Data provided:
━━━━━━━━━━━━━━━━
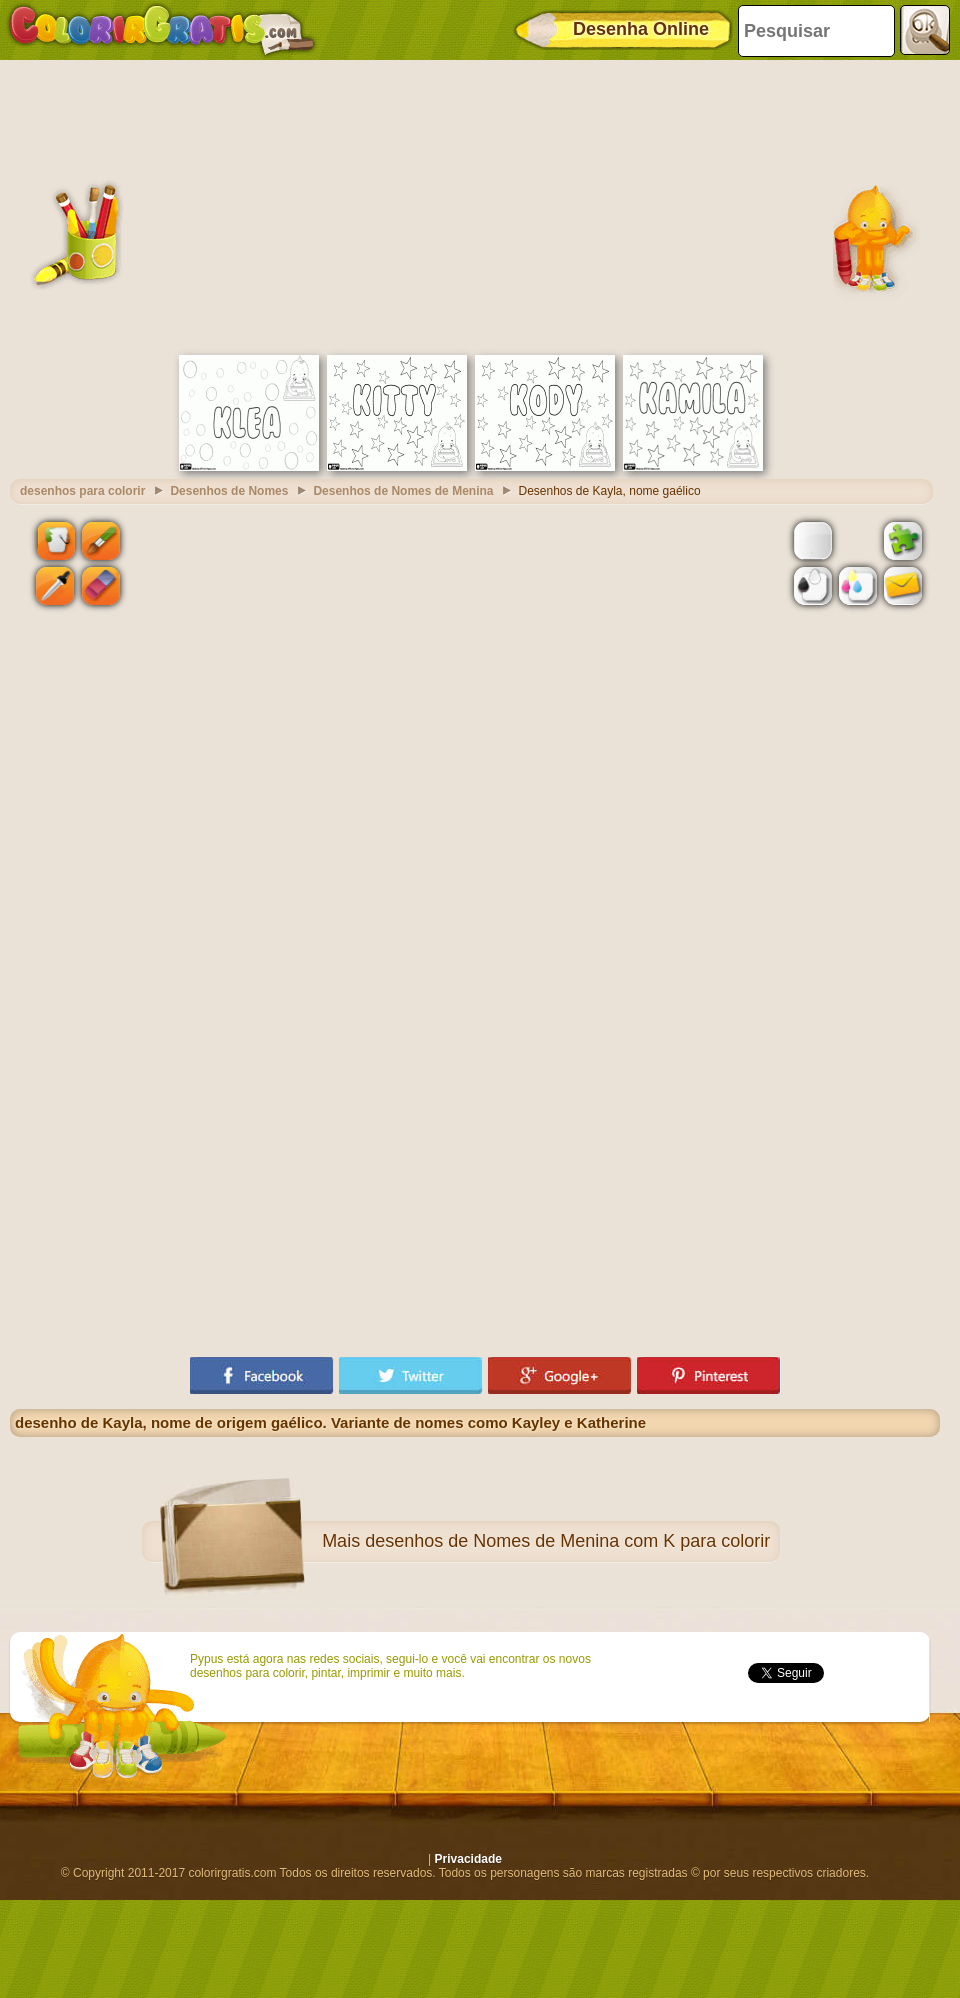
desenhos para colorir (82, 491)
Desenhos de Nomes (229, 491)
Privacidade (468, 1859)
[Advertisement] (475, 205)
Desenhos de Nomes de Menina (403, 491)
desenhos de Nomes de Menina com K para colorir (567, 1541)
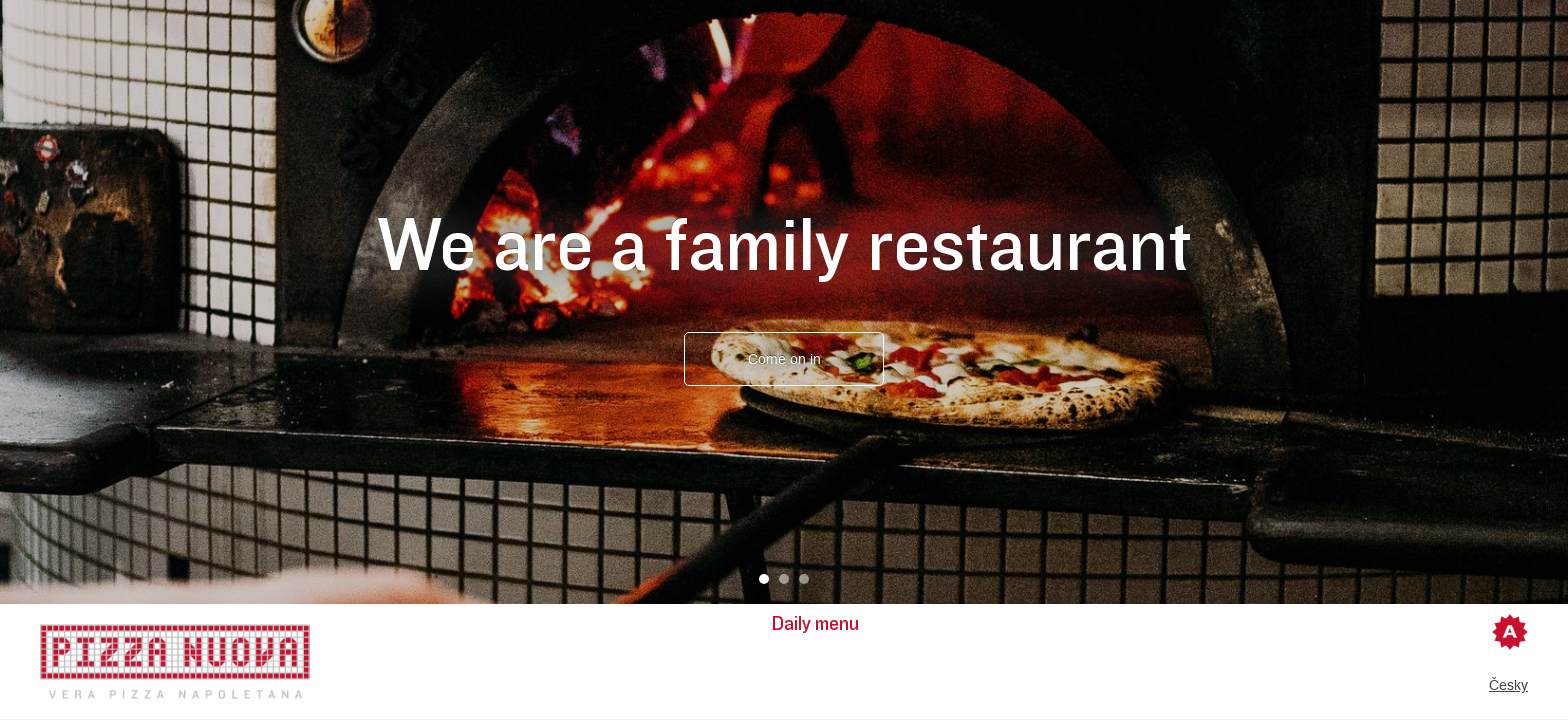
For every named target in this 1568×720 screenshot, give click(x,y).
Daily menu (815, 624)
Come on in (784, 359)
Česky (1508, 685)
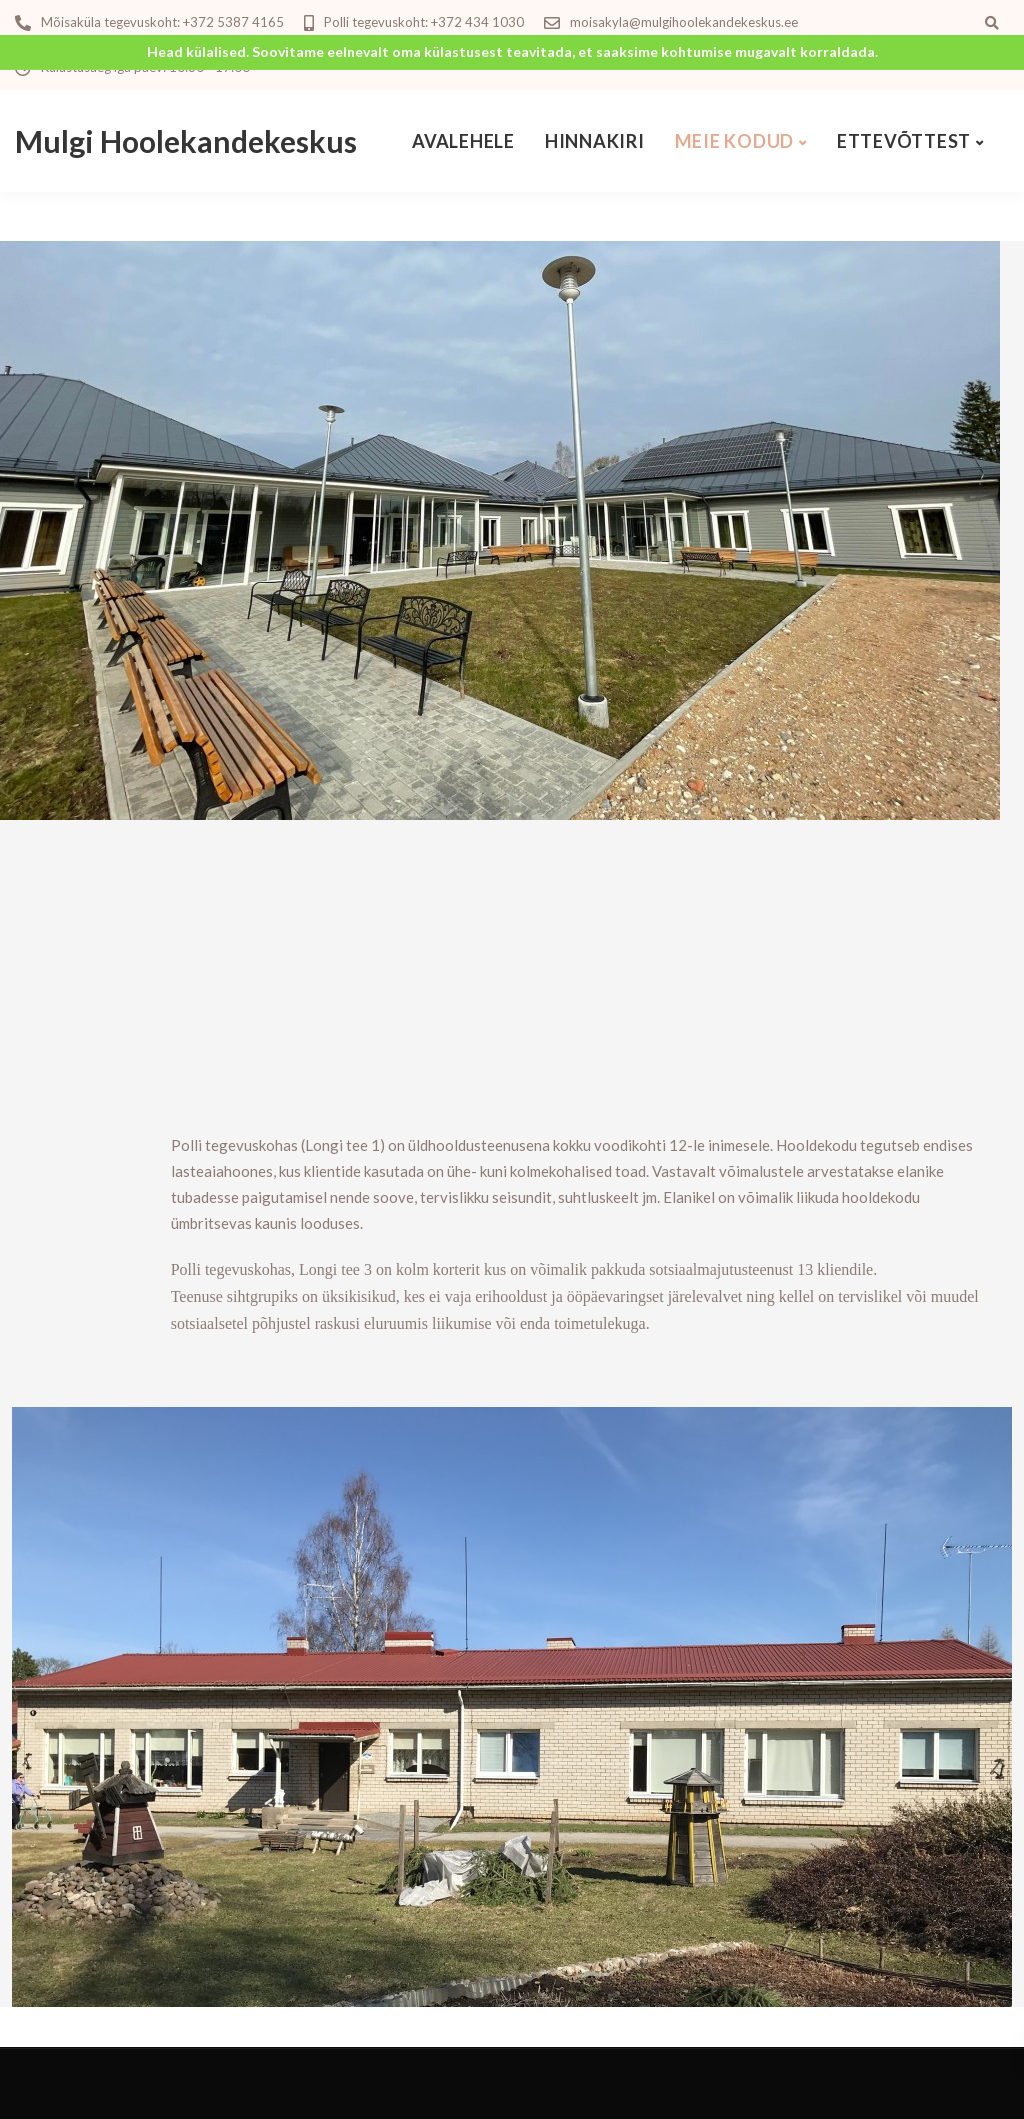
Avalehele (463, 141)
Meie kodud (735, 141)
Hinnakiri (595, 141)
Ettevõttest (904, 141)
━━━━━━━━━━━━━━━━
Work to be completed:
Would you transcribe each of the entries exactly, skipping the pictures?

Reply to the exercise:
desenhos para colorir (82, 491)
Desenhos de Nomes (229, 491)
Privacidade (468, 1859)
[Advertisement] (475, 205)
Desenhos de Nomes de Menina (403, 491)
desenhos de Nomes de Menina com K para colorir (567, 1541)
For every named target in this 1568×720 screenshot, give click(x,y).
Daily menu (815, 624)
Come on in (784, 359)
Česky (1508, 685)
Avalehele (463, 141)
Meie kodud (735, 141)
Hinnakiri (595, 141)
Ettevõttest (904, 141)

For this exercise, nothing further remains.